→ **Your goal**
Exact copies of the records below are needed, free of pictures.

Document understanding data

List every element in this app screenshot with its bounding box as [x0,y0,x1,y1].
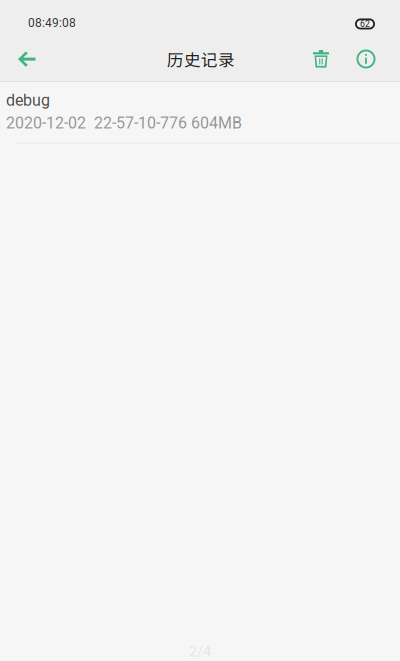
staticText: 历史记录 [167,47,235,71]
staticText: 62 [360,19,370,29]
staticText: debug [6,91,50,110]
button[interactable]: Delete history [298,39,344,79]
button[interactable]: Back [0,39,54,79]
staticText: 2020-12-02 22-57-10-776 604MB [6,114,242,133]
staticText: 08:49:08 [28,16,76,30]
staticText: 2/4 [189,643,211,660]
button[interactable]: Information [344,39,388,79]
button[interactable]: debug [0,82,400,142]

→ **Exercise response**
List every element in this app screenshot with its bounding box as [x0,y0,x1,y1].
staticText: 历史记录 [167,47,235,71]
staticText: 62 [360,19,370,29]
staticText: debug [6,91,50,110]
button[interactable]: Delete history [298,39,344,79]
button[interactable]: Back [0,39,54,79]
staticText: 2020-12-02 22-57-10-776 604MB [6,114,242,133]
staticText: 08:49:08 [28,16,76,30]
staticText: 2/4 [189,643,211,660]
button[interactable]: Information [344,39,388,79]
button[interactable]: debug [0,82,400,142]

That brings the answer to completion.